What to do:
Return exactly the span of lines in the following data that opens with the line containing "At what (x,y)" and closes with the line containing "Describe the element at coordinates (190, 2360)". Include nothing else.
------ Record extracts
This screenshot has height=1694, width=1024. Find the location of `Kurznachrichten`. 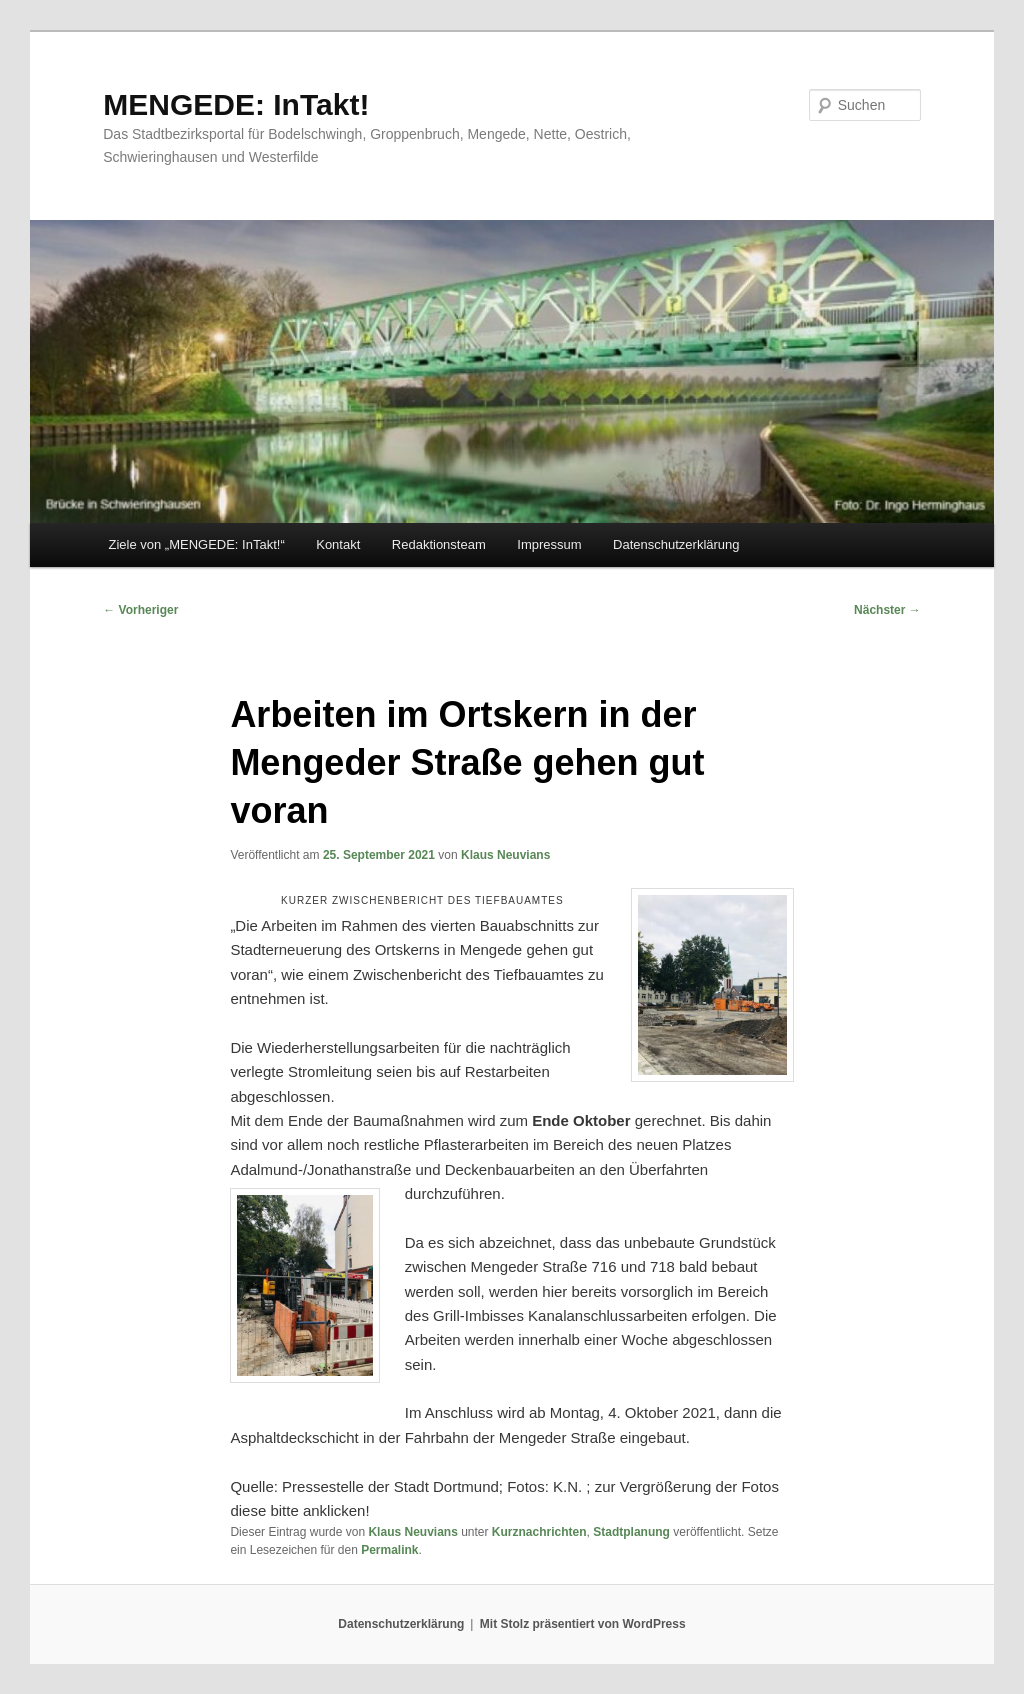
------------
------ Record extracts
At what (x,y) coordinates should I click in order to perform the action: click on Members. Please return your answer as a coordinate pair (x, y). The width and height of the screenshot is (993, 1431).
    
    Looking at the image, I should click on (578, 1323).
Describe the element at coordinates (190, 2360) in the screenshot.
------------
------ Record extracts
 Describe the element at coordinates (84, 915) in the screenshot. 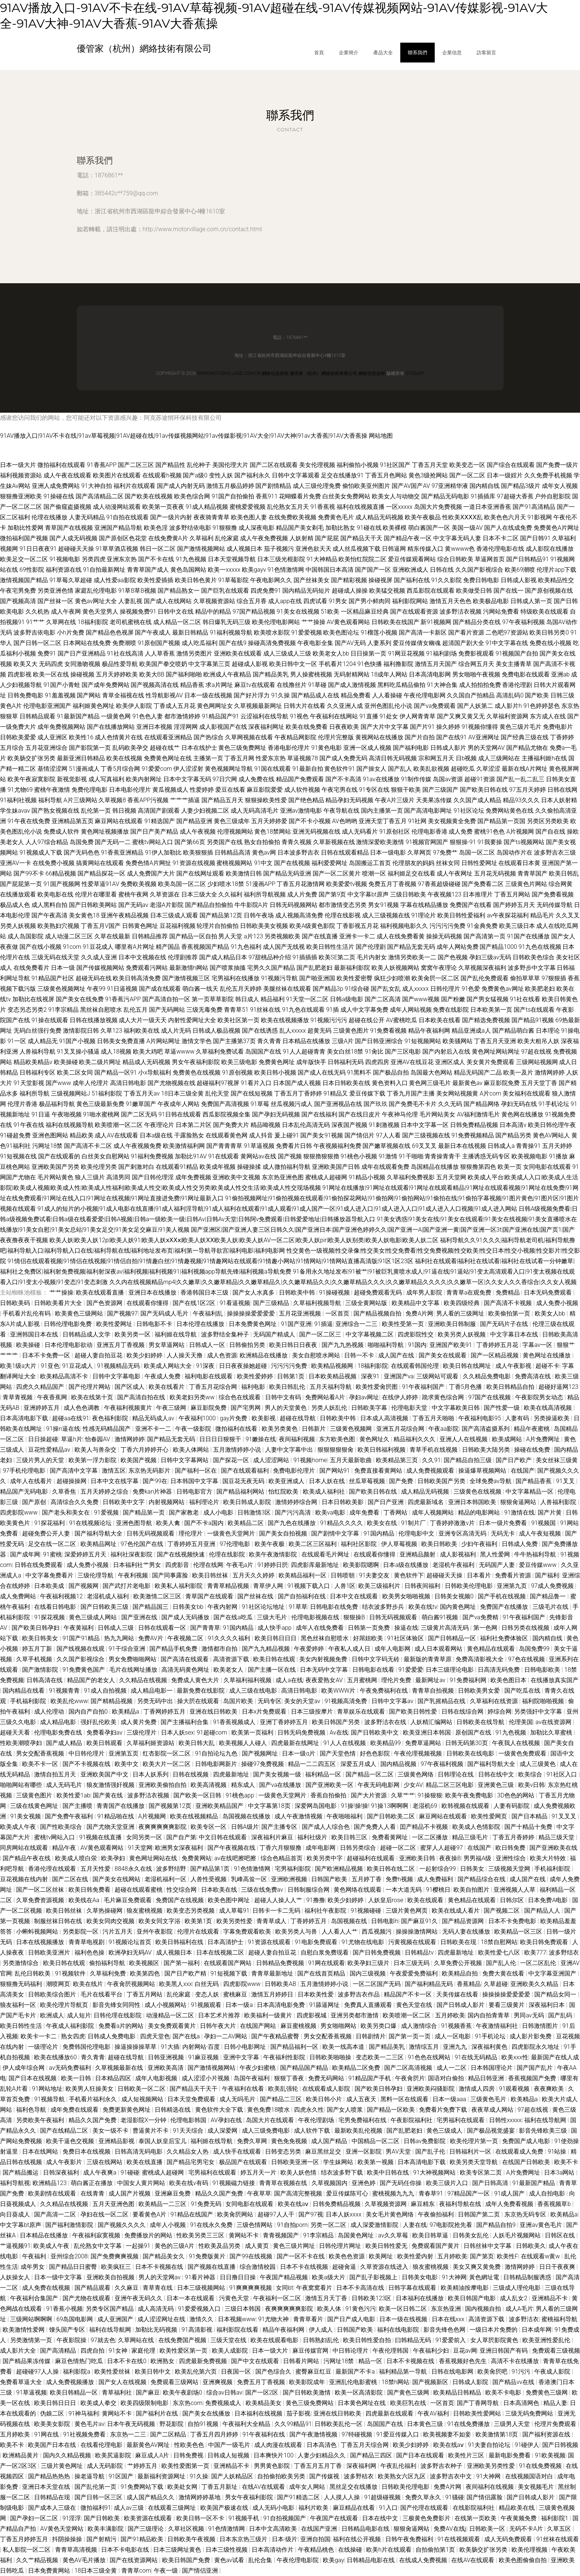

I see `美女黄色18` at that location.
------------
Response area:
At what (x,y) coordinates should I click in order to perform the action: click on Members. Please return your answer as a coordinate pair (x, y). The width and height of the screenshot is (993, 1431).
    
    Looking at the image, I should click on (578, 1323).
Describe the element at coordinates (190, 2360) in the screenshot.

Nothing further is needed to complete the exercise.